The thing that binds together Matthew the tax collector, the young girl who had died and the bleeding woman is that they were all “untouchable” by anyone in Jesus’ position.  They were people without place, dignity, and future—they were cut off from life.  Jesus restores them all.  Without their doing anything to gain it. 

These are stories of grace.  And it is by grace that God restores us.  And this is explosive, says Gerhard Forde, because it strikes at the very understanding of life that has become so ingrained in us, the understanding in terms of merit, of moral progress, of having to do something to receive mercy—some tiny something like repenting, or making a decision for Jesus, or having faith.  But this gospel of justification of faith (which is the more technical term for what we’ve been talking about this morning) is such a shocker because there are no conditions placed on it.  Because Jesus died and rose, you are forgiven and have status with God.  Period. 

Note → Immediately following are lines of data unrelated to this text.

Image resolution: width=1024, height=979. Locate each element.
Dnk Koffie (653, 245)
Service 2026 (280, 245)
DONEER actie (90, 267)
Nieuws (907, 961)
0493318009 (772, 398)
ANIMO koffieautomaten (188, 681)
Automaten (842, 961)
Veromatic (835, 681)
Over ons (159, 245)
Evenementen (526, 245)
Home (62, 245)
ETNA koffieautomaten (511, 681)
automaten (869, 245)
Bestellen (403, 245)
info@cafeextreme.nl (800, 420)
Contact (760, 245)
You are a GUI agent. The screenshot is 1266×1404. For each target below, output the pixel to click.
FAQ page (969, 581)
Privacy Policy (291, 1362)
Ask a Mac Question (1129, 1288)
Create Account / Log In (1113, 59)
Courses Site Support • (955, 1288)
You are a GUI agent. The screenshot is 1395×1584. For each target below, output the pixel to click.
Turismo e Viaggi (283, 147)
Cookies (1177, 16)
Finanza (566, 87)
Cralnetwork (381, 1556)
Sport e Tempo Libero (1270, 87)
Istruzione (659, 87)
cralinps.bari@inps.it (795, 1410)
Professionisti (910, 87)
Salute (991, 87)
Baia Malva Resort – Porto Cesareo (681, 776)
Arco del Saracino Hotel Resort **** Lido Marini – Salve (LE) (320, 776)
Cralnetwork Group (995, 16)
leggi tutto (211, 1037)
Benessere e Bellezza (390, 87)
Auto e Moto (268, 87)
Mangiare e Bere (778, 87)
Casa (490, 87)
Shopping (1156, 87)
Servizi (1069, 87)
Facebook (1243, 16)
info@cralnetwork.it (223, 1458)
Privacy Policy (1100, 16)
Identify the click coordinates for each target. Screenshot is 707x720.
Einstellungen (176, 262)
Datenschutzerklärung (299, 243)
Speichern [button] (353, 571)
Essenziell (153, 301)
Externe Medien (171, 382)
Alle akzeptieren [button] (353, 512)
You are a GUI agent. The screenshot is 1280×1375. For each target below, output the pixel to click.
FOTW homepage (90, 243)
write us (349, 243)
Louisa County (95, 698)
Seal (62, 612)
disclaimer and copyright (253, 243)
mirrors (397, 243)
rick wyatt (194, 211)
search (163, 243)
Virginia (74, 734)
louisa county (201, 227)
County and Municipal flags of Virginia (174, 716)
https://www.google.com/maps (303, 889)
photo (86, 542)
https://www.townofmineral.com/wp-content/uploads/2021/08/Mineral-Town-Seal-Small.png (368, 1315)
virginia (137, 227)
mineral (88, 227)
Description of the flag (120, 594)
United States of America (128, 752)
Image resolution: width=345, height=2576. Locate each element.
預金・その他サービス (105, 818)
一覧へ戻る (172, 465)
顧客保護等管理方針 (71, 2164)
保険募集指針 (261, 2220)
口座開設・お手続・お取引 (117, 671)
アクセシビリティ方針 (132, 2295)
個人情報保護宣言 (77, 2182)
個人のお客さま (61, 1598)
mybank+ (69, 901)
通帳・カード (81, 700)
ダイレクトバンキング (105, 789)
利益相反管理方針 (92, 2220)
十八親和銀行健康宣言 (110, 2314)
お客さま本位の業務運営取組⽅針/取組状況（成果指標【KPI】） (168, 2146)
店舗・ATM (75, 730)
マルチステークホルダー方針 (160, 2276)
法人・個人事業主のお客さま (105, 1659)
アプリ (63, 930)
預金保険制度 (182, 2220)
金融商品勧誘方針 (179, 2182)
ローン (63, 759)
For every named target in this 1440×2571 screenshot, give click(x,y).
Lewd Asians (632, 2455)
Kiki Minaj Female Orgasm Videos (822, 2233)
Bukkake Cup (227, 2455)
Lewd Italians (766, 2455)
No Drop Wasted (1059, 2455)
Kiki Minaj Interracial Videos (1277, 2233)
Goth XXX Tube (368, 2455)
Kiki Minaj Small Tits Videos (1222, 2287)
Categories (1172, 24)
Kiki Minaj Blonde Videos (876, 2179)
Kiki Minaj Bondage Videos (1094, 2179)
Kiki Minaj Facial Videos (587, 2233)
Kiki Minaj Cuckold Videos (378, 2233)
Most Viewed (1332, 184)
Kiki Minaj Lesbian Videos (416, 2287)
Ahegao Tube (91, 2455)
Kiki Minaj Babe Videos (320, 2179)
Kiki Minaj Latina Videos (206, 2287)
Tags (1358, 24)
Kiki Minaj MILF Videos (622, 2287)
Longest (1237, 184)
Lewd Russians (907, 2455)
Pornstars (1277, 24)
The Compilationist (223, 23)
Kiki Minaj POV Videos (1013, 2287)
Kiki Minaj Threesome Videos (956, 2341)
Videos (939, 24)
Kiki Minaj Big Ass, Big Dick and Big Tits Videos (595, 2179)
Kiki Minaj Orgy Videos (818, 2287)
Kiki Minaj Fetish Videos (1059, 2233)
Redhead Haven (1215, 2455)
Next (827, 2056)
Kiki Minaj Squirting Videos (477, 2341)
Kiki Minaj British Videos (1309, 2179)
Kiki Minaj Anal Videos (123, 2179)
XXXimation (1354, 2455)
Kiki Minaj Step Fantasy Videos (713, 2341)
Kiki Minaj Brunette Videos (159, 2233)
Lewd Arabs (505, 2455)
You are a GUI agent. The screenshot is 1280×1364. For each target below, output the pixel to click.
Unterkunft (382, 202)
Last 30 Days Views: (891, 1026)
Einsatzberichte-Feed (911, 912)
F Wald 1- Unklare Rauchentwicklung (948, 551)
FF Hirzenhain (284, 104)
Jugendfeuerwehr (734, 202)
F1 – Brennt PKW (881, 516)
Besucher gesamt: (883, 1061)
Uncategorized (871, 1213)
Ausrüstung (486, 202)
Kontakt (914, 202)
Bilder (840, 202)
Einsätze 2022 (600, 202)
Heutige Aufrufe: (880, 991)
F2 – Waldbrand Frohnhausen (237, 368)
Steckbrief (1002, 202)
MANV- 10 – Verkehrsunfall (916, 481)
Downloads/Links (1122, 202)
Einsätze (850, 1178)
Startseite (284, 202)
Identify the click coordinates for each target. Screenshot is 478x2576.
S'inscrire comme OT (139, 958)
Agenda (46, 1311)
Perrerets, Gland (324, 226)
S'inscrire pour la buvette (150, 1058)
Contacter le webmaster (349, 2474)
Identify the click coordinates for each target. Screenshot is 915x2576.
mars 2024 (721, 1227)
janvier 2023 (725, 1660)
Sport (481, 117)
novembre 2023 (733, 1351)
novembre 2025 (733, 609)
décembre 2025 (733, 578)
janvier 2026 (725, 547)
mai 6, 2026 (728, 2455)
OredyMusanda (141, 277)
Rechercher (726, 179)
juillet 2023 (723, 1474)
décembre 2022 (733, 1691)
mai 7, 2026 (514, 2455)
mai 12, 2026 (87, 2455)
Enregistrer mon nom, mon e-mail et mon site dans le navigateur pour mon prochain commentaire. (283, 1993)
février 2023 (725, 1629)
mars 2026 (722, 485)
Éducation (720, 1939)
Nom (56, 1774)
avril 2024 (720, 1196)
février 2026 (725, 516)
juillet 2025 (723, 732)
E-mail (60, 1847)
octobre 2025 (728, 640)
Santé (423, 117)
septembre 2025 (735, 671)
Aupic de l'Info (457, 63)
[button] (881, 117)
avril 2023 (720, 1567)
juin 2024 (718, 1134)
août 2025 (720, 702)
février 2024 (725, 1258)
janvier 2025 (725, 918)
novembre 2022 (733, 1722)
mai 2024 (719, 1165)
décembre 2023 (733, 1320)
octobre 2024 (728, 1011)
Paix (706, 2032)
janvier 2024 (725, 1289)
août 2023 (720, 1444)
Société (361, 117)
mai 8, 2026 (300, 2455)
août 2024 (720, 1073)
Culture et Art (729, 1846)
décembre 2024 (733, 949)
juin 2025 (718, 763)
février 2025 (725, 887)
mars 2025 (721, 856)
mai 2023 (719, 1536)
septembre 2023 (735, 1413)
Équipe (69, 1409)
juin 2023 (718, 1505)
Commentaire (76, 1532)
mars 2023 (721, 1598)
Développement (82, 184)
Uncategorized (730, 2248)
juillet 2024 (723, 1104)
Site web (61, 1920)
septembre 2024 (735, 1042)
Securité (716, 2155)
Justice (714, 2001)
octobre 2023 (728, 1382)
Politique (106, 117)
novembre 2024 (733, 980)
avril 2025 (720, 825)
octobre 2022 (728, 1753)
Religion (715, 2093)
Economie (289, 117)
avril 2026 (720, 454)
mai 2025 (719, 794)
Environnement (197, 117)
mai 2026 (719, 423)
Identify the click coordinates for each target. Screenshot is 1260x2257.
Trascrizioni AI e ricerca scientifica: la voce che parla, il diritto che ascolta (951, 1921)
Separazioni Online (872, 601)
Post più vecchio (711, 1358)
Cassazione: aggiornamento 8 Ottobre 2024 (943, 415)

Fredrick Buechner has a beautiful way of talking about what happens in the wake of being graced: “Faith is a word that describes the direction our feet start moving when we find that we are loved.”  We are a church of loved people.  Our feet are moving.  We have value and worth and purpose because we are loved.  We have in this fundamental truth the basis for our life together—for how we treat each other and everyone in the human family. 

One brief addendum.  The public arena has been filled in recent years with debate about moral values and public policy.   Jesus’ gracious treatment portrayed in these readings leads, I think, to our espousing a set of moral values to stand for in the public sector today.  When inadequate health care and unfair tax policies and community prejudices oppress people and destroy their hope, our faith in Jesus calls upon us to seek redress.  We testify to the love of Jesus when we work for a just society.  This is the living of our faith in the world, our giving witness that we believe passionately in the restoration that God is bringing about in the life, death and resurrection of Jesus.  Grace will empower us for this witness.  Trust it.